I gave him credit for the eye contact and the folded hands.

“You know we build many churches and we cannot afford to lose revenue for standing on principle” .

He continued with the yadayada, but truly, I actually understood where he was coming form. And this was not my first trip on a sinking ship. No, it happened at BDMI, (Jehovah’s Witnesses) and a few more companies that would take me to task for a certain hypocritical liability.

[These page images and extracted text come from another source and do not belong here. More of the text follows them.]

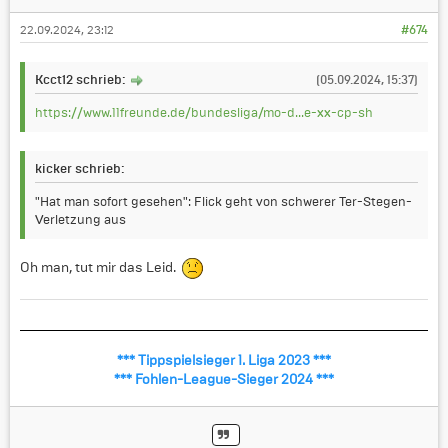
22.09.2024, 23:12
#674
Kcct12 schrieb:
(05.09.2024, 15:37)
https://www.11freunde.de/bundesliga/mo-d...e-xx-cp-sh
kicker schrieb:
"Hat man sofort gesehen": Flick geht von schwerer Ter-Stegen-
Verletzung aus
Oh man, tut mir das Leid.
*** Tippspielsieger 1. Liga 2023 ***
*** Fohlen-League-Sieger 2024 ***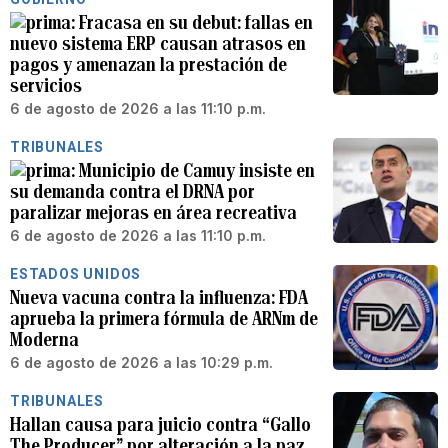
Fracasa en su debut: fallas en
nuevo sistema ERP causan atrasos en
pagos y amenazan la prestación de
servicios
6 de agosto de 2026 a las 11:10 p.m.
TRIBUNALES
Municipio de Camuy insiste en
su demanda contra el DRNA por
paralizar mejoras en área recreativa
6 de agosto de 2026 a las 11:10 p.m.
ESTADOS UNIDOS
Nueva vacuna contra la influenza: FDA
aprueba la primera fórmula de ARNm de
Moderna
6 de agosto de 2026 a las 10:29 p.m.
TRIBUNALES
Hallan causa para juicio contra “Gallo
The Producer” por alteración a la paz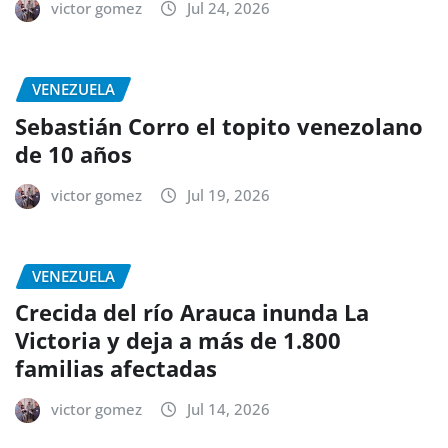
victor gomez
Jul 24, 2026
VENEZUELA
Sebastián Corro el topito venezolano
de 10 años
victor gomez
Jul 19, 2026
VENEZUELA
Crecida del río Arauca inunda La
Victoria y deja a más de 1.800
familias afectadas
victor gomez
Jul 14, 2026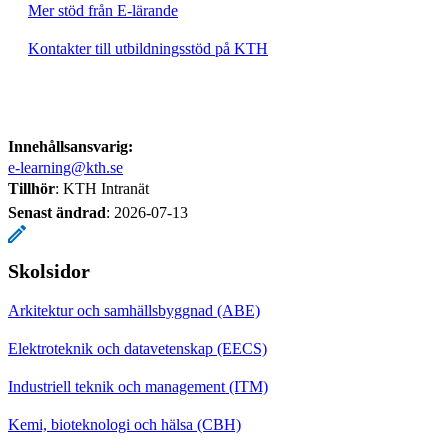
Mer stöd från E-lärande
Kontakter till utbildningsstöd på KTH
Innehållsansvarig:
e-learning@kth.se
Tillhör
: KTH Intranät
Senast ändrad
:
2026-07-13
Skolsidor
Arkitektur och samhällsbyggnad (ABE)
Elektroteknik och datavetenskap (EECS)
Industriell teknik och management (ITM)
Kemi, bioteknologi och hälsa (CBH)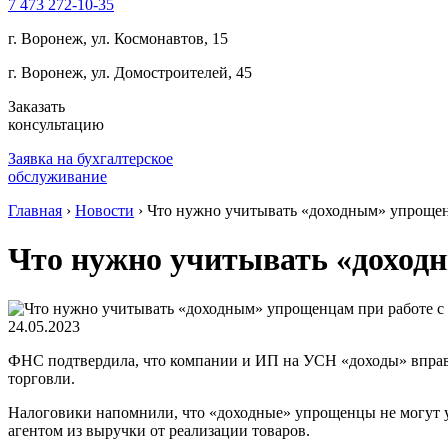
7 473 272-10-35
г. Воронеж, ул. Космонавтов, 15
г. Воронеж, ул. Домостроителей, 45
Заказать
консультацию
Заявка на бухгалтерское
обслуживание
Главная
›
Новости
›
Что нужно учитывать «доходным» упрощен
Что нужно учитывать «доход
24.05.2023
ФНС подтвердила, что компании и ИП на УСН «доходы» вправе
торговли.
Налоговики напомнили, что «доходные» упрощенцы не могут у
агентом из выручки от реализации товаров.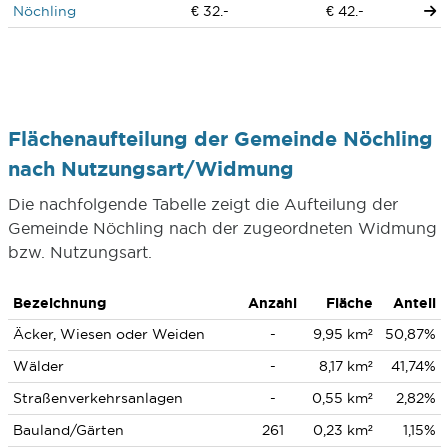
Nöchling
€ 32.-
€ 42.-
Flächenaufteilung der Gemeinde Nöchling
nach Nutzungsart/Widmung
Die nachfolgende Tabelle zeigt die Aufteilung der
Gemeinde Nöchling nach der zugeordneten Widmung
bzw. Nutzungsart.
Bezeichnung
Anzahl
Fläche
Anteil
Äcker, Wiesen oder Weiden
-
9,95 km²
50,87%
Wälder
-
8,17 km²
41,74%
Straßenverkehrsanlagen
-
0,55 km²
2,82%
Bauland/Gärten
261
0,23 km²
1,15%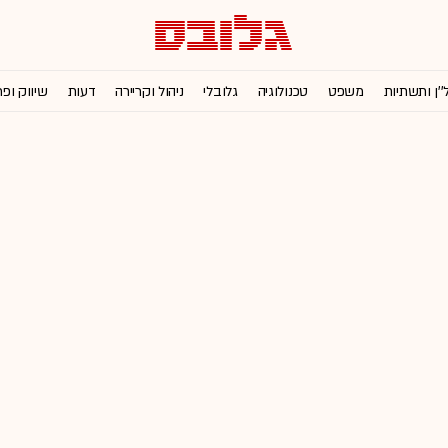
''ן ותשתיות
משפט
טכנולוגיה
גלובלי
ניהול וקריירה
דעות
שיווק ופ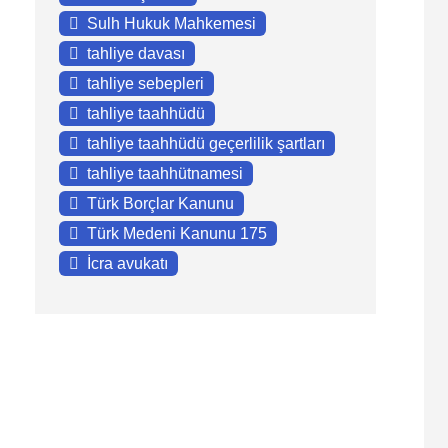
Sulh Hukuk Mahkemesi
tahliye davası
tahliye sebepleri
tahliye taahhüdü
tahliye taahhüdü geçerlilik şartları
tahliye taahhütnamesi
Türk Borçlar Kanunu
Türk Medeni Kanunu 175
İcra avukatı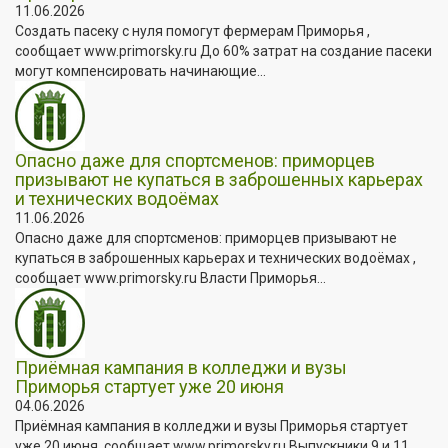
11.06.2026
Создать пасеку с нуля помогут фермерам Приморья ,
сообщает www.primorsky.ru До 60% затрат на создание пасеки
могут компенсировать начинающие...
Опасно даже для спортсменов: приморцев
призывают не купаться в заброшенных карьерах
и технических водоёмах
11.06.2026
Опасно даже для спортсменов: приморцев призывают не
купаться в заброшенных карьерах и технических водоёмах ,
сообщает www.primorsky.ru Власти Приморья...
Приёмная кампания в колледжи и вузы
Приморья стартует уже 20 июня
04.06.2026
Приёмная кампания в колледжи и вузы Приморья стартует
уже 20 июня, сообщает www.primorsky.ru Выпускники 9 и 11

I actually stayed at Harpers through the week to complete an expansion on one of those churches. He trusted me enough to leave me there that Friday night. I finished up, turned on the alarm, locked the door and put the key under a rock where he told me. You would have thought this would have dissuaded Willie from getting a position where her boss was in her business every day, but she was determined. It was going to be different for her. So I created resumes and cover letter, faxing them to the several organizations she plotted. One of them was a dental firm, who actually hired her.

And then she got the opportunity to experience having to work with the owner of the company you are with,. It was full of gossip, cheating, stealing upstaging and aggrandizing and she seemed to thrive. She heard the tag line: Hate the sin not the sinner. She didn;'t seem to mind. Until she slipped in the laundry room on one of my negligee’s, one of the few times she was doing laundry, and busted her leg up pretty badly.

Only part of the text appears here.